Stream: ESDS

Topic: Dask: KilledWorker Error


view this post on Zulip Notification Bot (Mar 17 2022 at 13:23):

This topic was moved by Anderson Banihirwe to #dask > KilledWorker Error

view this post on Zulip Alice DuVivier (Mar 29 2022 at 04:29):

@Michael Levy , following up from what we were working on today. I used the DASK set up you suggested as well as split up the notebook and am trying to just process the small experiment with 5 ens members, but I'm getting the killed worker error when trying to write my 500MB file. If you're willing to look at this again, I'd appreciate your input.
Notebook: /glade/p/cgd/ppc/duvivier/cesm2_arctic_cyclones/rufmod_analysis/version_3/wind_vertical/rufmod_wind_vertical_processing.ipynb

Error: KilledWorker: ("('_vertical_remap-12d6f63cd38f9fd5cbb1291da0026378', 0, 0, 0, 0, 0)", <WorkerState 'tcp://10.12.206.37:33228', name: PBSCluster-0-5, status: closed, memory: 0, processing: 1>)

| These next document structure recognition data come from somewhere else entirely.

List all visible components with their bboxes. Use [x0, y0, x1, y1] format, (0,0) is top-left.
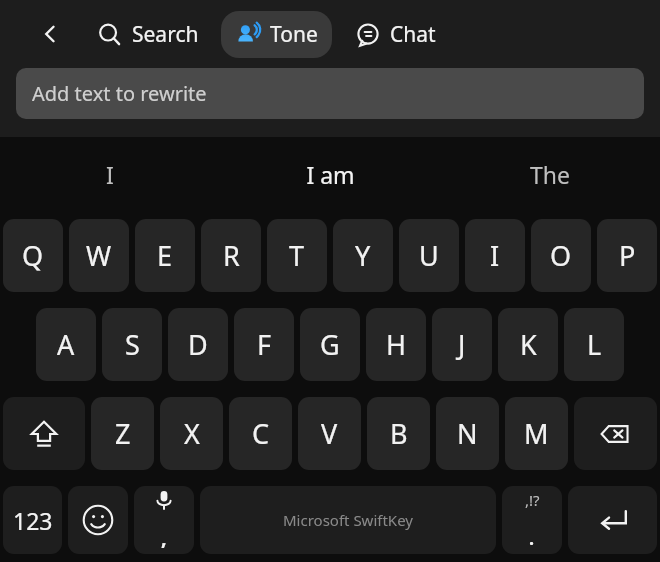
staticText: L: [587, 326, 602, 363]
button[interactable]: The: [440, 137, 660, 211]
button[interactable]: 123: [3, 486, 62, 554]
staticText: E: [157, 237, 173, 274]
staticText: Z: [115, 415, 131, 452]
staticText: Add text to rewrite: [32, 80, 207, 107]
button[interactable]: V: [298, 397, 361, 470]
button[interactable]: L: [564, 308, 624, 381]
staticText: 123: [13, 505, 53, 536]
staticText: T: [289, 237, 305, 274]
staticText: Search: [132, 20, 199, 49]
button[interactable]: Z: [91, 397, 154, 470]
button[interactable]: Tone: [221, 11, 332, 58]
staticText: J: [458, 326, 466, 363]
staticText: B: [390, 415, 408, 452]
button[interactable]: I am: [220, 137, 440, 211]
staticText: I: [490, 237, 500, 274]
button[interactable]: N: [436, 397, 499, 470]
button[interactable]: S: [102, 308, 162, 381]
staticText: Chat: [390, 20, 436, 49]
button[interactable]: Backspace: [574, 397, 657, 470]
staticText: N: [457, 415, 478, 452]
staticText: Microsoft SwiftKey: [283, 510, 413, 530]
button[interactable]: G: [300, 308, 360, 381]
button[interactable]: I: [0, 137, 220, 211]
button[interactable]: M: [505, 397, 568, 470]
staticText: D: [188, 326, 208, 363]
button[interactable]: P: [597, 219, 657, 292]
staticText: I am: [306, 159, 355, 190]
staticText: ,!?: [525, 490, 540, 510]
staticText: I: [106, 159, 114, 190]
staticText: V: [321, 415, 338, 452]
button[interactable]: I: [465, 219, 525, 292]
staticText: Y: [355, 237, 371, 274]
button[interactable]: W: [69, 219, 129, 292]
button[interactable]: Q: [3, 219, 63, 292]
button[interactable]: Search: [92, 14, 205, 55]
staticText: A: [57, 326, 75, 363]
staticText: G: [320, 326, 340, 363]
button[interactable]: Add text to rewrite: [16, 68, 644, 119]
button[interactable]: Enter: [568, 486, 657, 554]
button[interactable]: R: [201, 219, 261, 292]
button[interactable]: Shift: [3, 397, 85, 470]
button[interactable]: E: [135, 219, 195, 292]
staticText: Q: [22, 237, 44, 274]
staticText: H: [386, 326, 407, 363]
button[interactable]: F: [234, 308, 294, 381]
button[interactable]: K: [498, 308, 558, 381]
staticText: C: [252, 415, 270, 452]
button[interactable]: B: [367, 397, 430, 470]
button[interactable]: D: [168, 308, 228, 381]
staticText: X: [184, 415, 200, 452]
button[interactable]: Chat: [350, 14, 442, 55]
button[interactable]: O: [531, 219, 591, 292]
button[interactable]: H: [366, 308, 426, 381]
staticText: M: [524, 415, 549, 452]
button[interactable]: Voice input and comma: [134, 486, 194, 554]
staticText: U: [419, 237, 439, 274]
staticText: W: [86, 237, 112, 274]
staticText: O: [550, 237, 572, 274]
staticText: .: [529, 526, 535, 551]
button[interactable]: J: [432, 308, 492, 381]
button[interactable]: U: [399, 219, 459, 292]
staticText: ,: [161, 524, 167, 551]
staticText: The: [530, 159, 570, 190]
staticText: R: [223, 237, 240, 274]
button[interactable]: Back: [32, 16, 68, 52]
staticText: P: [619, 237, 636, 274]
staticText: K: [520, 326, 537, 363]
button[interactable]: T: [267, 219, 327, 292]
button[interactable]: Punctuation: [502, 486, 562, 554]
button[interactable]: C: [229, 397, 292, 470]
staticText: F: [257, 326, 272, 363]
button[interactable]: Microsoft SwiftKey: [200, 486, 496, 554]
button[interactable]: X: [160, 397, 223, 470]
button[interactable]: A: [36, 308, 96, 381]
staticText: Tone: [270, 20, 318, 49]
button[interactable]: Emoji: [68, 486, 128, 554]
staticText: S: [125, 326, 140, 363]
button[interactable]: Y: [333, 219, 393, 292]
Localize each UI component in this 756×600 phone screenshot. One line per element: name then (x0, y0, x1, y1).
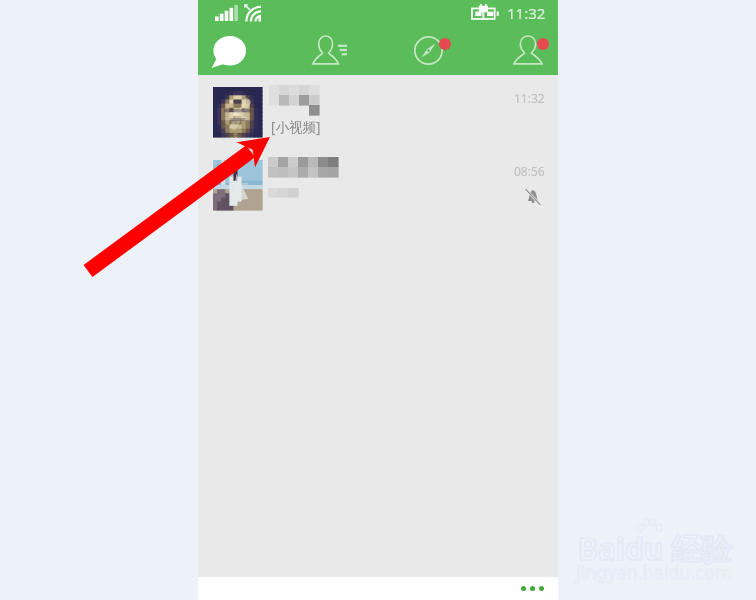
button[interactable]: 08:56 (198, 148, 558, 221)
staticText: 11:32 (507, 3, 546, 23)
button[interactable]: Contacts (288, 27, 378, 75)
button[interactable]: [小视频] (198, 75, 558, 148)
button[interactable]: Discover (378, 27, 468, 75)
button[interactable]: Me (468, 27, 558, 75)
button[interactable]: Chats (198, 27, 288, 75)
staticText: 08:56 (514, 163, 545, 179)
staticText: Baidu 经验 (578, 528, 732, 569)
staticText: [小视频] (271, 118, 321, 136)
staticText: 11:32 (514, 90, 545, 106)
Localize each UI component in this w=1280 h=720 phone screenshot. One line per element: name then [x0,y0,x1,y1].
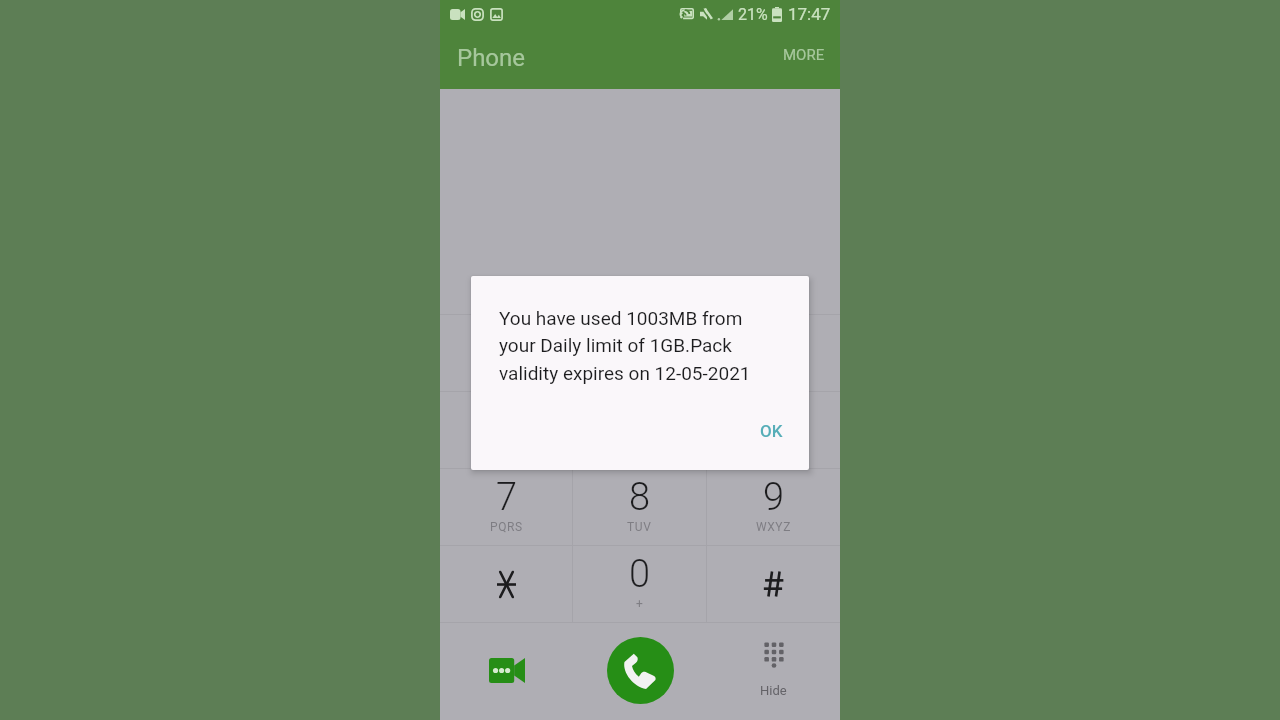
button[interactable]: MORE [777,40,831,70]
button[interactable]: 8 [573,468,706,545]
button[interactable]: Hide keypad [707,622,840,720]
button[interactable]: 9 [707,468,840,545]
button[interactable]: Star key [440,545,572,622]
button[interactable]: 4 [440,391,572,468]
staticText: 0 [629,552,651,597]
staticText: OK [760,421,783,441]
staticText: You have used 1003MB from your Daily lim… [499,307,751,385]
staticText: 2 [629,321,651,366]
staticText: WXYZ [756,520,791,534]
staticText: MORE [783,46,825,64]
staticText: ABC [627,366,652,380]
staticText: + [636,597,644,611]
button[interactable]: 7 [440,468,572,545]
button[interactable]: OK [750,413,793,449]
button[interactable]: 3 [707,314,840,391]
staticText: PQRS [490,520,523,534]
staticText: 21% [738,5,768,24]
staticText: Phone [457,44,526,72]
button[interactable]: 1 [440,314,572,391]
staticText: 8 [629,475,651,520]
button[interactable]: 0 [573,545,706,622]
staticText: 9 [763,475,785,520]
staticText: 6 [763,398,785,443]
staticText: 1 [495,321,517,366]
staticText: 7 [496,475,518,520]
staticText: 17:47 [788,4,831,24]
button[interactable]: Pound key [707,545,840,622]
staticText: TUV [627,520,652,534]
staticText: Hide [760,683,787,698]
button[interactable]: 2 [573,314,706,391]
button[interactable]: Video call [440,622,574,720]
button[interactable]: 6 [707,391,840,468]
button[interactable]: Call [574,622,707,720]
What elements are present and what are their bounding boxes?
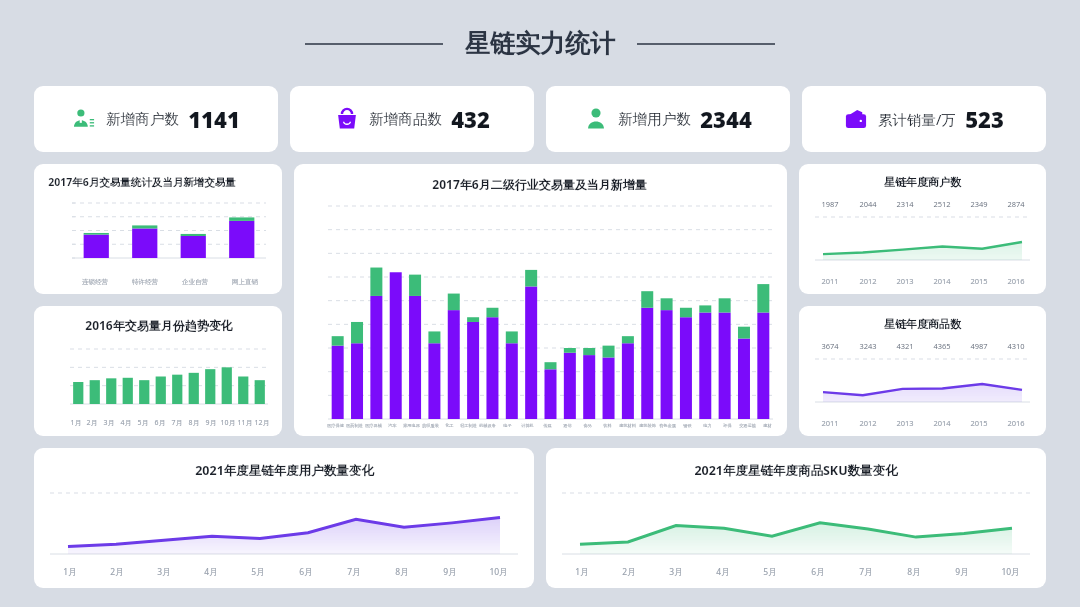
staticText: 网上直销 [232,278,258,286]
staticText: 10月 [489,566,508,578]
staticText: 2016 [1007,276,1025,286]
staticText: 星链年度商品数 [884,317,961,331]
button[interactable]: 2017年6月交易量统计及当月新增交易量 [34,164,282,294]
staticText: 建筑材料 [619,423,636,428]
button[interactable]: 星链年度商品数 [799,306,1046,436]
button[interactable]: 2017年6月二级行业交易量及当月新增量 [294,164,787,436]
staticText: 2013 [896,418,914,428]
staticText: 1141 [188,104,240,134]
staticText: 8月 [395,566,409,578]
staticText: 连锁经营 [82,278,108,286]
staticText: 电子 [503,423,512,428]
staticText: 新增用户数 [618,110,691,128]
staticText: 4月 [716,566,730,578]
staticText: 6月 [299,566,313,578]
staticText: 3月 [103,418,115,428]
staticText: 4310 [1007,341,1025,351]
staticText: 4月 [120,418,132,428]
staticText: 新增商户数 [106,110,179,128]
staticText: 2011 [821,276,839,286]
staticText: 2015 [970,418,988,428]
staticText: 4987 [970,341,988,351]
staticText: 新增商品数 [369,110,442,128]
other: 新增商户数 [72,107,96,131]
staticText: 2044 [859,199,877,209]
staticText: 6月 [811,566,825,578]
staticText: 5月 [137,418,149,428]
staticText: 家用电器 [403,423,420,428]
staticText: 9月 [443,566,457,578]
staticText: 9月 [955,566,969,578]
button[interactable]: 2021年度星链年度商品SKU数量变化 [546,448,1046,588]
staticText: 2349 [970,199,988,209]
staticText: 2016年交易量月份趋势变化 [85,317,233,333]
staticText: 2013 [896,276,914,286]
other: 新增商品数 [335,107,359,131]
staticText: 2874 [1007,199,1025,209]
staticText: 5月 [251,566,265,578]
staticText: 1月 [575,566,589,578]
staticText: 特许经营 [132,278,158,286]
staticText: 环保 [723,423,732,428]
staticText: 星链年度商户数 [884,175,961,189]
staticText: 8月 [907,566,921,578]
staticText: 3月 [157,566,171,578]
staticText: 钢铁 [683,423,692,428]
staticText: 9月 [205,418,217,428]
button[interactable]: 星链年度商户数 [799,164,1046,294]
staticText: 医疗器械 [365,423,382,428]
staticText: 计算机 [521,423,534,428]
staticText: 轻工制造 [460,423,477,428]
staticText: 电力 [703,423,712,428]
staticText: 7月 [347,566,361,578]
staticText: 通信 [563,423,572,428]
staticText: 1987 [821,199,839,209]
staticText: 2014 [933,418,951,428]
staticText: 3月 [669,566,683,578]
staticText: 2014 [933,276,951,286]
staticText: 7月 [859,566,873,578]
staticText: 8月 [188,418,200,428]
staticText: 累计销量/万 [878,109,956,129]
staticText: 11月 [237,418,253,428]
staticText: 饮料 [603,423,612,428]
staticText: 2月 [110,566,124,578]
staticText: 1月 [70,418,82,428]
staticText: 523 [965,104,1004,134]
staticText: 7月 [171,418,183,428]
staticText: 2017年6月二级行业交易量及当月新增量 [432,176,647,192]
staticText: 2512 [933,199,951,209]
staticText: 汽车 [388,423,397,428]
staticText: 2016 [1007,418,1025,428]
staticText: 机械设备 [479,423,496,428]
staticText: 2021年度星链年度用户数量变化 [195,462,374,479]
staticText: 2月 [86,418,98,428]
button[interactable]: 2021年度星链年度用户数量变化 [34,448,534,588]
button[interactable]: 新增用户数 [546,86,790,152]
staticText: 2015 [970,276,988,286]
button[interactable]: 累计销量/万 [802,86,1046,152]
staticText: 交通运输 [739,423,756,428]
staticText: 4321 [896,341,914,351]
staticText: 2314 [896,199,914,209]
staticText: 医药制造 [346,423,363,428]
staticText: 2012 [859,276,877,286]
staticText: 2344 [700,104,752,134]
staticText: 5月 [763,566,777,578]
staticText: 3243 [859,341,877,351]
staticText: 10月 [220,418,236,428]
staticText: 2月 [622,566,636,578]
staticText: 1月 [63,566,77,578]
staticText: 建材 [763,423,772,428]
staticText: 2011 [821,418,839,428]
staticText: 建筑装饰 [639,423,656,428]
staticText: 企业自营 [182,278,208,286]
staticText: 食品 [583,423,592,428]
other: 新增用户数 [584,107,608,131]
staticText: 6月 [154,418,166,428]
button[interactable]: 2016年交易量月份趋势变化 [34,306,282,436]
button[interactable]: 新增商户数 [34,86,278,152]
staticText: 2017年6月交易量统计及当月新增交易量 [48,175,236,189]
button[interactable]: 新增商品数 [290,86,534,152]
staticText: 12月 [254,418,270,428]
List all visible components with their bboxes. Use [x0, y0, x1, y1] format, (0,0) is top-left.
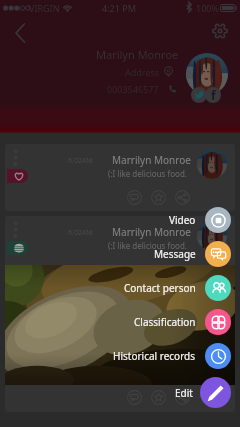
- button[interactable]: Settings: [209, 20, 231, 42]
- staticText: 4:21 PM: [102, 2, 136, 14]
- button[interactable]: Share: [173, 388, 191, 406]
- button[interactable]: Video: [0, 207, 231, 233]
- staticText: Marrilyn Monroe: [112, 153, 191, 167]
- button[interactable]: Message: [0, 241, 231, 267]
- staticText: 6.02AM: [68, 156, 93, 166]
- button[interactable]: Favorite: [149, 388, 167, 406]
- button[interactable]: Historical records: [0, 343, 231, 369]
- button[interactable]: [7, 169, 28, 183]
- staticText: 0003546577: [107, 83, 159, 95]
- staticText: Contact person: [124, 281, 196, 295]
- button[interactable]: Twitter: [191, 87, 207, 103]
- button[interactable]: Comment: [125, 188, 143, 206]
- button[interactable]: Comment: [125, 388, 143, 406]
- button[interactable]: 6.02AM: [5, 216, 235, 412]
- staticText: Video: [169, 213, 196, 227]
- button[interactable]: Edit: [0, 377, 231, 408]
- staticText: Marrilyn Monroe: [112, 225, 191, 239]
- button[interactable]: Back: [8, 21, 32, 45]
- button[interactable]: Classification: [0, 309, 231, 335]
- staticText: Historical records: [113, 349, 196, 363]
- button[interactable]: Contact person: [0, 275, 231, 301]
- staticText: 100%: [196, 2, 219, 14]
- button[interactable]: Favorite: [149, 188, 167, 206]
- staticText: (:I like delicious food.: [108, 168, 187, 179]
- staticText: Marilyn Monroe: [96, 47, 179, 62]
- staticText: Message: [154, 247, 196, 261]
- staticText: Address: [125, 66, 160, 78]
- button[interactable]: [7, 241, 28, 255]
- staticText: VIRGIN: [29, 2, 60, 14]
- button[interactable]: Facebook: [205, 87, 221, 103]
- staticText: Classification: [134, 315, 196, 329]
- staticText: 6.02AM: [68, 228, 93, 238]
- staticText: (:I like delicious food.: [108, 240, 187, 251]
- staticText: f: [211, 87, 216, 103]
- button[interactable]: 6.02AM: [5, 144, 235, 211]
- button[interactable]: Share: [173, 188, 191, 206]
- staticText: Edit: [175, 386, 193, 400]
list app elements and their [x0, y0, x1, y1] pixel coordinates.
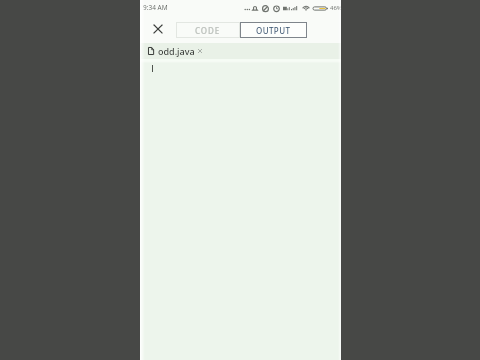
staticText: 9:34 AM	[143, 3, 168, 12]
staticText: OUTPUT	[256, 25, 291, 36]
button[interactable]: OUTPUT	[240, 22, 307, 38]
button[interactable]: odd.java	[148, 45, 202, 57]
button[interactable]: Close odd.java	[198, 49, 202, 53]
staticText: CODE	[195, 25, 221, 36]
staticText: odd.java	[158, 45, 195, 57]
staticText: 46%	[330, 4, 342, 12]
button[interactable]: CODE	[176, 22, 240, 38]
button[interactable]: Close	[148, 19, 168, 39]
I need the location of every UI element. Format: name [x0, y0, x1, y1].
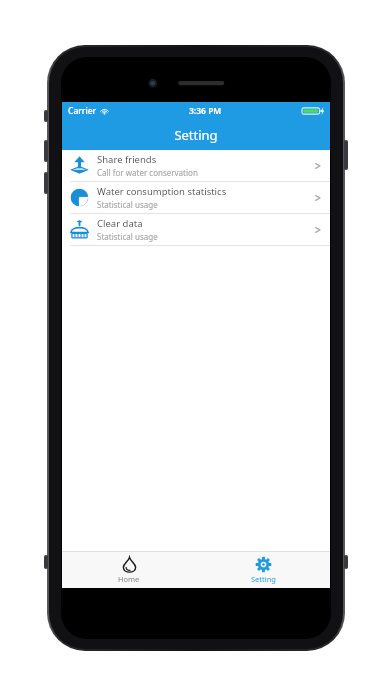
staticText: Share friends — [97, 153, 157, 166]
staticText: Home — [118, 574, 140, 584]
staticText: Carrier — [68, 105, 97, 117]
staticText: Statistical usage — [97, 199, 158, 210]
staticText: Clear data — [97, 217, 143, 230]
button[interactable]: Setting — [196, 552, 330, 588]
button[interactable]: Water consumption statistics — [62, 182, 330, 213]
staticText: 3:36 PM — [189, 105, 222, 117]
staticText: Call for water conservation — [97, 167, 198, 178]
button[interactable]: Share friends — [62, 150, 330, 181]
button[interactable]: Clear data — [62, 214, 330, 245]
button[interactable]: Home — [62, 552, 196, 588]
staticText: Setting — [174, 126, 218, 144]
staticText: Setting — [251, 574, 276, 584]
staticText: Statistical usage — [97, 231, 158, 242]
staticText: Water consumption statistics — [97, 185, 227, 198]
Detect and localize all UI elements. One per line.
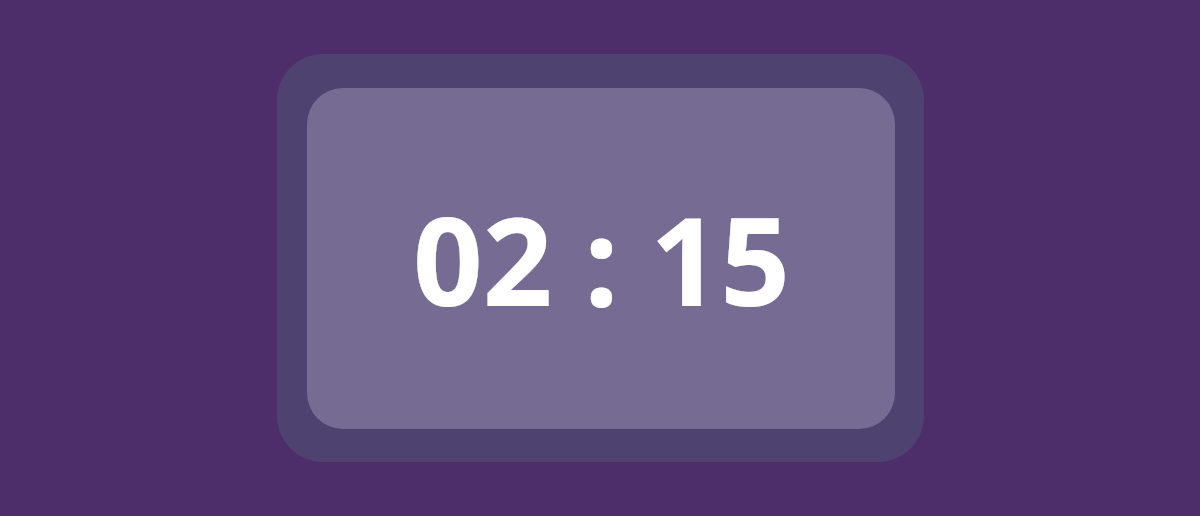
button[interactable]: Timer 02:15 — [277, 54, 924, 462]
staticText: 02 : 15 — [413, 176, 790, 342]
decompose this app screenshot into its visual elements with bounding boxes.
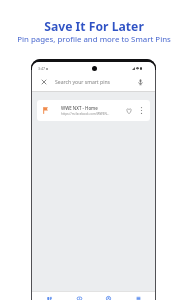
button[interactable]: Feed (36, 292, 62, 300)
other: Close (42, 80, 46, 84)
staticText: 3:47 (38, 66, 46, 71)
staticText: https://m.facebook.com/WWEN... (61, 112, 110, 116)
other: Voice search (138, 79, 143, 85)
other: Save (126, 108, 132, 114)
button[interactable]: Close (32, 73, 155, 91)
button[interactable]: Profile (95, 292, 121, 300)
staticText: Pin pages, profile and more to Smart Pin… (17, 34, 171, 45)
button[interactable]: WWE NXT - Home (37, 100, 150, 121)
other: More options (141, 107, 142, 114)
staticText: Search your smart pins (55, 79, 111, 86)
staticText: WWE NXT - Home (61, 105, 98, 111)
button[interactable]: Menu (125, 292, 151, 300)
button[interactable]: Watch (66, 292, 92, 300)
staticText: Save It For Later (44, 18, 144, 35)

view this post on Zulip Michael Levy (Mar 29 2022 at 14:21):

@Alice DuVivier I'm happy to look at this again -- if you want to chat about it, my only meeting today is at 2:00 so I'm available any other tie

view this post on Zulip Alice DuVivier (Mar 30 2022 at 01:19):

@Michael Levy and I worked on this today. Basically it was a question of making sure the chunk-size and number of chunks was reasonable and then asking for more memory, processes, and cores in the dask request. With those changes everything works now.

view this post on Zulip Deepak Cherian (Mar 31 2022 at 16:42):

Alice DuVivier said:

Michael Levy and I worked on this today. Basically it was a question of making sure the chunk-size and number of chunks was reasonable and then asking for more memory, processes, and cores in the dask request. With those changes everything works now.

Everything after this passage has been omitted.